WORK REQUIRED. Transcribe the records in full; omit images.

-- GIVEN RECORDS follows --

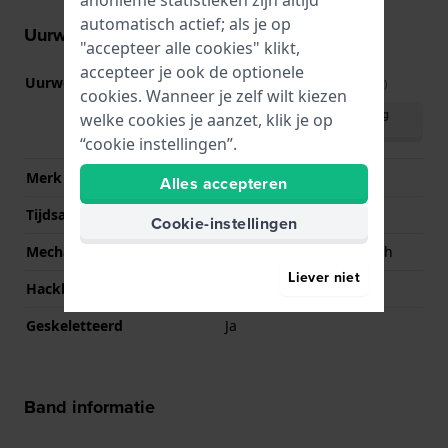
anonieme statistieken zijn altijd
automatisch actief; als je op
Uurwerk informatie
"accepteer alle cookies" klikt,
accepteer je ook de optionele
Uurwerk nr.
G3265Z
(
Bekijk specificaties
)
cookies. Wanneer je zelf wilt kiezen
Download handleiding
welke cookies je aanzet, klik je op
(English)
“cookie instellingen”.
Merk uurwerk
PTS
Alles accepteren
Tijdsaanduiding
Analoog
Cookie-instellingen
Mechanisme
Mechanisch automatisch
Liever niet
Hackbaar
Ja
Geskeletteerd
Ja
Band informatie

-- GIVEN RECORDS concluded --

SOLUTION TO THE PROBLEM.
anonieme statistieken zijn altijd
automatisch actief; als je op
Uurwerk informatie
"accepteer alle cookies" klikt,
accepteer je ook de optionele
Uurwerk nr.
G3265Z
(
Bekijk specificaties
)
cookies. Wanneer je zelf wilt kiezen
Download handleiding
welke cookies je aanzet, klik je op
(English)
“cookie instellingen”.
Merk uurwerk
PTS
Alles accepteren
Tijdsaanduiding
Analoog
Cookie-instellingen
Mechanisme
Mechanisch automatisch
Liever niet
Hackbaar
Ja
Geskeletteerd
Ja
Band informatie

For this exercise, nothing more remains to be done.